■ Exercise requirements: In the material beneath, how many lines contain the word "Xerox"? Give the count alone.

━━━━━━━━━━━━━━━━

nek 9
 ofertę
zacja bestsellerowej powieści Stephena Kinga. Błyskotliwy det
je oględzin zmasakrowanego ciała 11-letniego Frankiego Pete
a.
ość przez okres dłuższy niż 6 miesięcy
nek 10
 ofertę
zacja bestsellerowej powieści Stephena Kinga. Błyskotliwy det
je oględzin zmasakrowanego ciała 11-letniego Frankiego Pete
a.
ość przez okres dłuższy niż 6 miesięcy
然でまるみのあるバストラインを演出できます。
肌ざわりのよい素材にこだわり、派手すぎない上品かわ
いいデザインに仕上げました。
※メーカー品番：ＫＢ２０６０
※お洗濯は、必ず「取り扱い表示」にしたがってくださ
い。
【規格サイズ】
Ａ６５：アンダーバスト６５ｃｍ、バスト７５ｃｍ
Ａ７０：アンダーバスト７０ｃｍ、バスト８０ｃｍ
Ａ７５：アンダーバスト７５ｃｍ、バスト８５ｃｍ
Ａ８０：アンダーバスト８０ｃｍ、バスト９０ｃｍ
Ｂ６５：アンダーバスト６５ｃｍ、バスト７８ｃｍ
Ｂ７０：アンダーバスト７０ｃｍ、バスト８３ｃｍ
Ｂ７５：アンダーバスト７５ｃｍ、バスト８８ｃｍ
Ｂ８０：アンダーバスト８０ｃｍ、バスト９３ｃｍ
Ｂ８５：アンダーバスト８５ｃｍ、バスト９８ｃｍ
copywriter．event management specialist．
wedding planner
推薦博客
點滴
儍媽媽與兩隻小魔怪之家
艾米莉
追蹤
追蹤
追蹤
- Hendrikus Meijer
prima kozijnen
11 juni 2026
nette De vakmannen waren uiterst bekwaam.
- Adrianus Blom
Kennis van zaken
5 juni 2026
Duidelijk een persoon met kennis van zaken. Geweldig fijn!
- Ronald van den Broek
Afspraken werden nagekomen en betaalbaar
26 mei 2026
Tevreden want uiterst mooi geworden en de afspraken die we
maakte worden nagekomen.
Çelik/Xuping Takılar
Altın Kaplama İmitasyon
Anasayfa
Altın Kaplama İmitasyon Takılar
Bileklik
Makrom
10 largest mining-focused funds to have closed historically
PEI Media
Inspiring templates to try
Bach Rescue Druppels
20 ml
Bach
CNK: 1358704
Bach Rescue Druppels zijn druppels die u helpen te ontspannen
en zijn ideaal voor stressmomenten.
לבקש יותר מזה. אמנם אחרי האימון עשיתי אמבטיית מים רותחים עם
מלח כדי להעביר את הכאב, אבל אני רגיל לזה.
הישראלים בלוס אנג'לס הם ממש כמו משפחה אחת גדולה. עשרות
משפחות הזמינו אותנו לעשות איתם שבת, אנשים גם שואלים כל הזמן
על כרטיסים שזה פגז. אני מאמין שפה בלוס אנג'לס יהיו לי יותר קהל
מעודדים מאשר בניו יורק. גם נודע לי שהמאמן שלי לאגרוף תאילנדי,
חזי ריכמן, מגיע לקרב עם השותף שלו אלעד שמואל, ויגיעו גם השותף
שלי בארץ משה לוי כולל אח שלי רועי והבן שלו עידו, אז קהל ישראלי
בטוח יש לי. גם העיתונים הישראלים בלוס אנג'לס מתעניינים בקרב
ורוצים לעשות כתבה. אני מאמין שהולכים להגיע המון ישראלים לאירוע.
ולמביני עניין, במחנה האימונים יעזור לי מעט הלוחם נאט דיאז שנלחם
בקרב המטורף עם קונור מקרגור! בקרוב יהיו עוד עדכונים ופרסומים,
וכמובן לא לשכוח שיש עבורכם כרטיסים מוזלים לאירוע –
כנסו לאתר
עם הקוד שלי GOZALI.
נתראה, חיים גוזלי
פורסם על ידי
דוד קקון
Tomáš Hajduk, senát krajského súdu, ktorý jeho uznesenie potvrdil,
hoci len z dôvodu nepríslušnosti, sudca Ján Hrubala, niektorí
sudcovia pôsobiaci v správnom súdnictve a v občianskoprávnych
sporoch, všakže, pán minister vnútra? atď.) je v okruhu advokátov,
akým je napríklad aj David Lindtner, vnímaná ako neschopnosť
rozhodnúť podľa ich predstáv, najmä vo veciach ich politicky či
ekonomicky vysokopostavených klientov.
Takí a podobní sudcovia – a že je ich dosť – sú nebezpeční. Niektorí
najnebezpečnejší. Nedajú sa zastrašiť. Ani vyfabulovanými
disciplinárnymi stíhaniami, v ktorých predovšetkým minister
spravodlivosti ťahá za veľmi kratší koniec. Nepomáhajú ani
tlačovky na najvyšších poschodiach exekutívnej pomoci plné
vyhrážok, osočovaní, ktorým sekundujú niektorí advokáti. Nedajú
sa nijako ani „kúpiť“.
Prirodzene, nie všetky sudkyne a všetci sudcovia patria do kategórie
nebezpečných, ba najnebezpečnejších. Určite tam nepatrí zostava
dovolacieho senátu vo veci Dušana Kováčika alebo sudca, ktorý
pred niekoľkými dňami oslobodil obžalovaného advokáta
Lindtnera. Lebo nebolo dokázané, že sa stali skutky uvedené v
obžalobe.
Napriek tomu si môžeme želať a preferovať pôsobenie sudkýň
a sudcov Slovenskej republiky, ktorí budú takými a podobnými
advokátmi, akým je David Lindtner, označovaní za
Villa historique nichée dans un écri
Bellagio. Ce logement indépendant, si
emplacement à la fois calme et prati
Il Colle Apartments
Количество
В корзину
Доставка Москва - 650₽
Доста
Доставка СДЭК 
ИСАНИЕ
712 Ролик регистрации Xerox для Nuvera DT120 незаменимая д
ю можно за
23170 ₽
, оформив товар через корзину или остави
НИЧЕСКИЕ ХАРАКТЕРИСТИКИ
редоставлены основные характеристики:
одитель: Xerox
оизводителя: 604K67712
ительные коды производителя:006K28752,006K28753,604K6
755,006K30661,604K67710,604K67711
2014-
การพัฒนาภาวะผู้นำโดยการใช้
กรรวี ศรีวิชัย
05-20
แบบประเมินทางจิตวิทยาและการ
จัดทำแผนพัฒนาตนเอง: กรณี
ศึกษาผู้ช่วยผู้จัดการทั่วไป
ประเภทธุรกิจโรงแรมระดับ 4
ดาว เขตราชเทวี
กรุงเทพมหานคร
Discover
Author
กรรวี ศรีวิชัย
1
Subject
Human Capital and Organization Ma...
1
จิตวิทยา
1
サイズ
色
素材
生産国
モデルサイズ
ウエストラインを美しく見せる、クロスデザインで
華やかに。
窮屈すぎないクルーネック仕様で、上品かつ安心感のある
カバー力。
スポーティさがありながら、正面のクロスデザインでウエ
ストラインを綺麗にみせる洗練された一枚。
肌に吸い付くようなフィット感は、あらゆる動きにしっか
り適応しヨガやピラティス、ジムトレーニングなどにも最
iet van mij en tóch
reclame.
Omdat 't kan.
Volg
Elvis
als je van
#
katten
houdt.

━━━━━━━━━━━━━━━━

■ Result of this task: 2